## INSTRUCTIONS FOR THE TASK:
Give back the lines below exactly, but do not include any pictures.

## WORKING DATA:
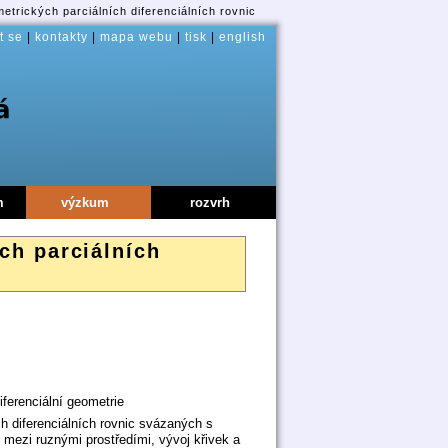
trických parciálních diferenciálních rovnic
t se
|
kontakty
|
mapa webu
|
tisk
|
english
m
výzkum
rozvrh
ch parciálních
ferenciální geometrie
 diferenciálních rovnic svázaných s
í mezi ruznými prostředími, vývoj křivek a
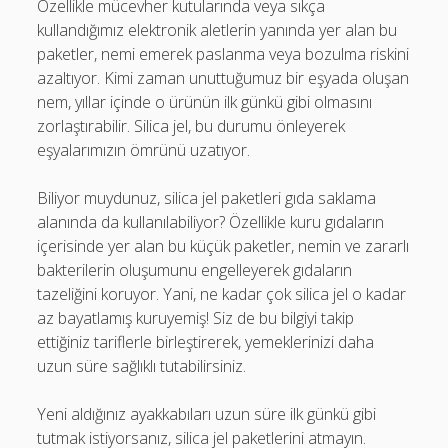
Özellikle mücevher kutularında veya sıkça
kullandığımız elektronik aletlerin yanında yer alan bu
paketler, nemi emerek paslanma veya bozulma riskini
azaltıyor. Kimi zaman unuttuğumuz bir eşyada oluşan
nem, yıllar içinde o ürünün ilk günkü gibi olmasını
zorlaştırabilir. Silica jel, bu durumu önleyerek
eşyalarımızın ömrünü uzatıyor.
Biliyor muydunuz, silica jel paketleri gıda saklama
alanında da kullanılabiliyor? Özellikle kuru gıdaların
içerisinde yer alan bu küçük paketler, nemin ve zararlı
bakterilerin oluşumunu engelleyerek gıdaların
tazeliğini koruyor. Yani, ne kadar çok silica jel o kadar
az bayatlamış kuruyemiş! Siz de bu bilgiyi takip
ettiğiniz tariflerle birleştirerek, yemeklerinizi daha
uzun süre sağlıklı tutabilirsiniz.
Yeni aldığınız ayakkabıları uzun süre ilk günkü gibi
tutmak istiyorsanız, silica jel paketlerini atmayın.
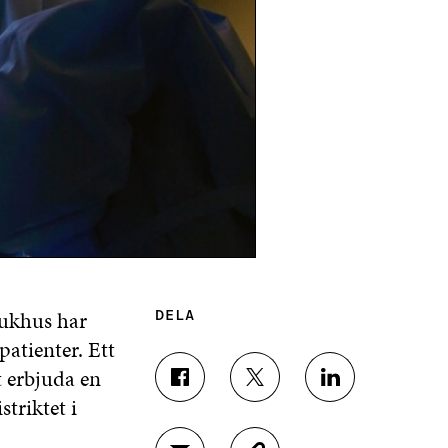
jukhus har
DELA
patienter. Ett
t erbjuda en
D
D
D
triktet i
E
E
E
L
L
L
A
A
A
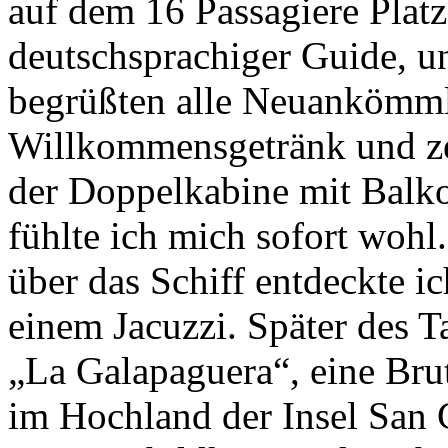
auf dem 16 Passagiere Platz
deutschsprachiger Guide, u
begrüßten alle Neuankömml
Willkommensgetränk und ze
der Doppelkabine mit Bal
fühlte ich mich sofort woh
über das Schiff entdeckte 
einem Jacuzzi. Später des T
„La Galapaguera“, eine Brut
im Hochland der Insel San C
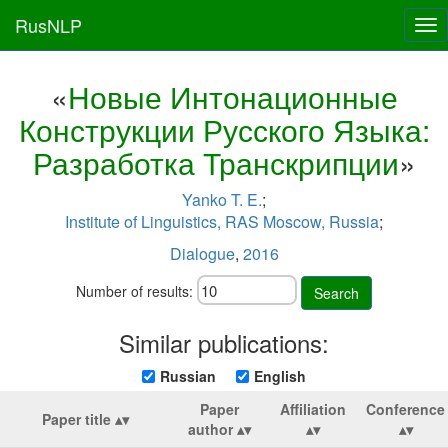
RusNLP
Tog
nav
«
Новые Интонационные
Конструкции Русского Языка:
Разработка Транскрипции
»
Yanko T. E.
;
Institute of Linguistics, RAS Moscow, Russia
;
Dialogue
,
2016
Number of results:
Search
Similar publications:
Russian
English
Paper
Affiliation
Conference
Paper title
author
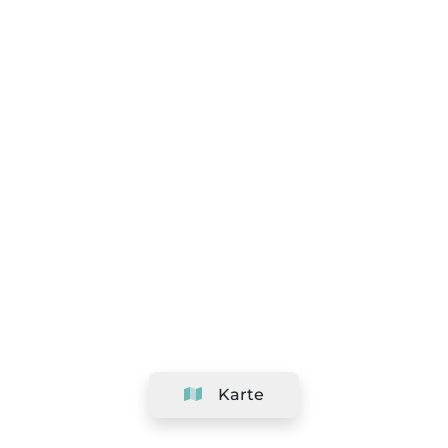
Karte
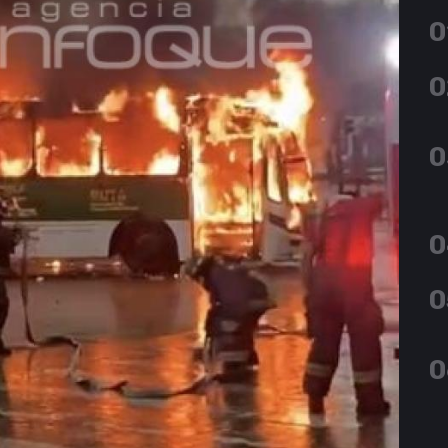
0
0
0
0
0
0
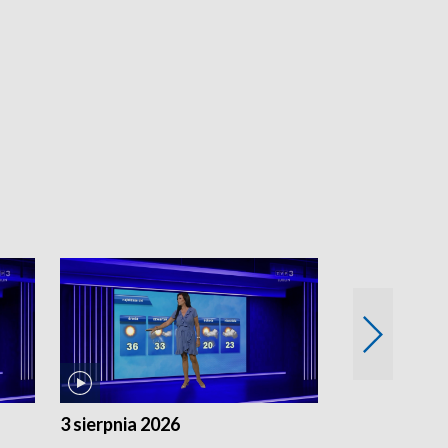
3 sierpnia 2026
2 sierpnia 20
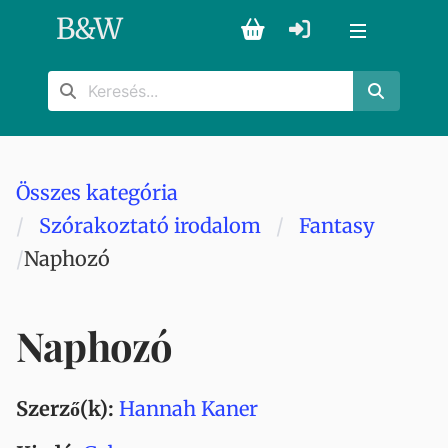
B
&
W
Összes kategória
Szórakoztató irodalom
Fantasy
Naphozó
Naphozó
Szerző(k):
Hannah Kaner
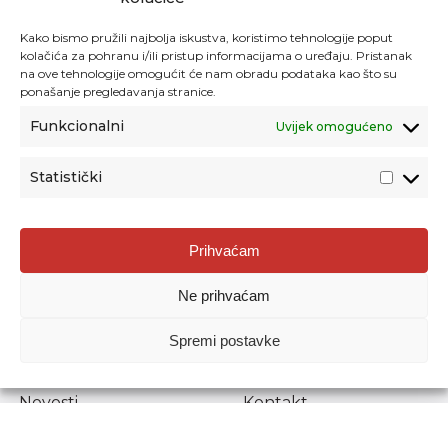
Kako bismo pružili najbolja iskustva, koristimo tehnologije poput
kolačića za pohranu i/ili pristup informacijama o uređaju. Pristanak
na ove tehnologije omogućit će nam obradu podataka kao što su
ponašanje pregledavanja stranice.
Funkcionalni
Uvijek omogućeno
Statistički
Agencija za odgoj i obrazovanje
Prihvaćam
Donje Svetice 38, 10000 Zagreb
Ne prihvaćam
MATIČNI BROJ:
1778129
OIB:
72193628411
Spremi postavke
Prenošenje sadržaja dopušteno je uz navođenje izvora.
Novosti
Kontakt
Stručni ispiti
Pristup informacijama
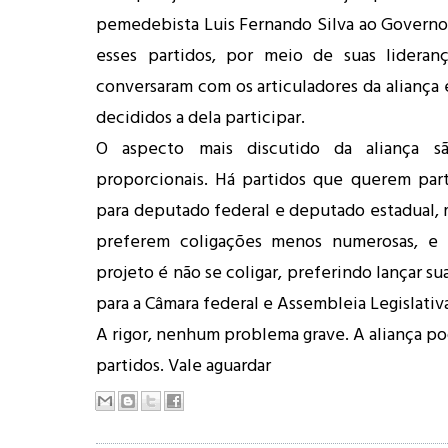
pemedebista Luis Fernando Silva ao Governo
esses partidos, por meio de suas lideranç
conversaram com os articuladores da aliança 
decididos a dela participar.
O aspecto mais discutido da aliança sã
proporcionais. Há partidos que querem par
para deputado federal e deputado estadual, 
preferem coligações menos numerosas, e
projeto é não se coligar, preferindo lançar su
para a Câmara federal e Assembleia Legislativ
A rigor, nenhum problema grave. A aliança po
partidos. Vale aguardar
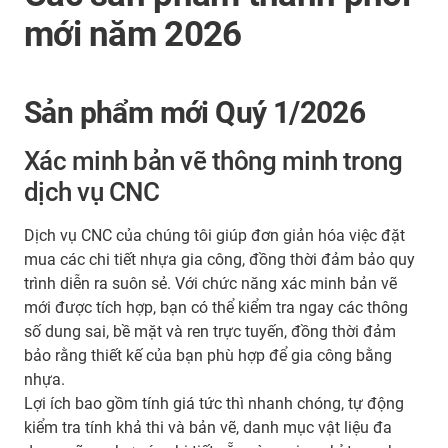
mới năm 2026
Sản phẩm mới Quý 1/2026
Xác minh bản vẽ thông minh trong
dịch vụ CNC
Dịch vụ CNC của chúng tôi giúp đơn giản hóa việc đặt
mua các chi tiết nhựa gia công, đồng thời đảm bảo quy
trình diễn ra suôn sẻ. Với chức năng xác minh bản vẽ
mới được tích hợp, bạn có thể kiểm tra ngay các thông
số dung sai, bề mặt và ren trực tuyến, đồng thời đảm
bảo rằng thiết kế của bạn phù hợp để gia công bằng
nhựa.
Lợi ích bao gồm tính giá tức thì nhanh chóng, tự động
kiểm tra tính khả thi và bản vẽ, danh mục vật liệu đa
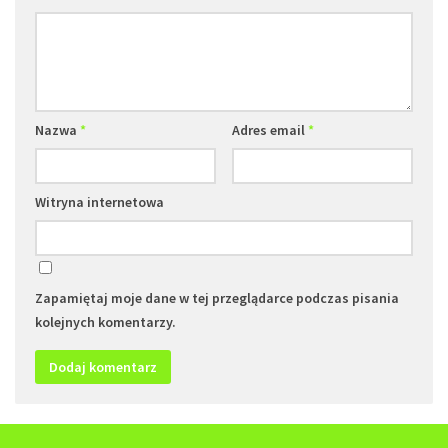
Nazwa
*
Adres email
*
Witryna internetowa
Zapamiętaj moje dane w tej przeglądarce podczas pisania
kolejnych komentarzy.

## SOLUTION BELOW:
trických parciálních diferenciálních rovnic
t se
|
kontakty
|
mapa webu
|
tisk
|
english
m
výzkum
rozvrh
ch parciálních
ferenciální geometrie
 diferenciálních rovnic svázaných s
í mezi ruznými prostředími, vývoj křivek a
Özellikle mücevher kutularında veya sıkça
kullandığımız elektronik aletlerin yanında yer alan bu
paketler, nemi emerek paslanma veya bozulma riskini
azaltıyor. Kimi zaman unuttuğumuz bir eşyada oluşan
nem, yıllar içinde o ürünün ilk günkü gibi olmasını
zorlaştırabilir. Silica jel, bu durumu önleyerek
eşyalarımızın ömrünü uzatıyor.
Biliyor muydunuz, silica jel paketleri gıda saklama
alanında da kullanılabiliyor? Özellikle kuru gıdaların
içerisinde yer alan bu küçük paketler, nemin ve zararlı
bakterilerin oluşumunu engelleyerek gıdaların
tazeliğini koruyor. Yani, ne kadar çok silica jel o kadar
az bayatlamış kuruyemiş! Siz de bu bilgiyi takip
ettiğiniz tariflerle birleştirerek, yemeklerinizi daha
uzun süre sağlıklı tutabilirsiniz.
Yeni aldığınız ayakkabıları uzun süre ilk günkü gibi
tutmak istiyorsanız, silica jel paketlerini atmayın.
jukhus har
DELA
patienter. Ett
t erbjuda en
D
D
D
triktet i
E
E
E
L
L
L
A
A
A
auf dem 16 Passagiere Platz
deutschsprachiger Guide, u
begrüßten alle Neuankömml
Willkommensgetränk und ze
der Doppelkabine mit Bal
fühlte ich mich sofort woh
über das Schiff entdeckte 
einem Jacuzzi. Später des T
„La Galapaguera“, eine Brut
im Hochland der Insel San C
RusNLP
Tog
nav
«
Новые Интонационные
Конструкции Русского Языка:
Разработка Транскрипции
»
Yanko T. E.
;
Institute of Linguistics, RAS Moscow, Russia
;
Dialogue
,
2016
Number of results:
Search
Similar publications:
Russian
English
Paper
Affiliation
Conference
Paper title
author
Karte
0
0
0
0
0
0
3 sierpnia 2026
2 sierpnia 20
B
&
W
Összes kategória
Szórakoztató irodalom
Fantasy
Naphozó
Naphozó
Szerző(k):
Hannah Kaner
Kako bismo pružili najbolja iskustva, koristimo tehnologije poput
kolačića za pohranu i/ili pristup informacijama o uređaju. Pristanak
na ove tehnologije omogućit će nam obradu podataka kao što su
ponašanje pregledavanja stranice.
Funkcionalni
Uvijek omogućeno
Statistički
Agencija za odgoj i obrazovanje
Prihvaćam
Donje Svetice 38, 10000 Zagreb
Ne prihvaćam
MATIČNI BROJ:
1778129
OIB:
72193628411
Spremi postavke
Prenošenje sadržaja dopušteno je uz navođenje izvora.
Novosti
Kontakt
Stručni ispiti
Pristup informacijama
pemedebista Luis Fernando Silva ao Governo
esses partidos, por meio de suas lideranç
conversaram com os articuladores da aliança 
decididos a dela participar.
O aspecto mais discutido da aliança sã
proporcionais. Há partidos que querem par
para deputado federal e deputado estadual, 
preferem coligações menos numerosas, e
projeto é não se coligar, preferindo lançar su
para a Câmara federal e Assembleia Legislativ
A rigor, nenhum problema grave. A aliança po
partidos. Vale aguardar
mới năm 2026
Sản phẩm mới Quý 1/2026
Xác minh bản vẽ thông minh trong
dịch vụ CNC
Dịch vụ CNC của chúng tôi giúp đơn giản hóa việc đặt
mua các chi tiết nhựa gia công, đồng thời đảm bảo quy
trình diễn ra suôn sẻ. Với chức năng xác minh bản vẽ
mới được tích hợp, bạn có thể kiểm tra ngay các thông
số dung sai, bề mặt và ren trực tuyến, đồng thời đảm
bảo rằng thiết kế của bạn phù hợp để gia công bằng
nhựa.
Lợi ích bao gồm tính giá tức thì nhanh chóng, tự động
kiểm tra tính khả thi và bản vẽ, danh mục vật liệu đa
Nazwa
*
Adres email
*
Witryna internetowa
Zapamiętaj moje dane w tej przeglądarce podczas pisania
kolejnych komentarzy.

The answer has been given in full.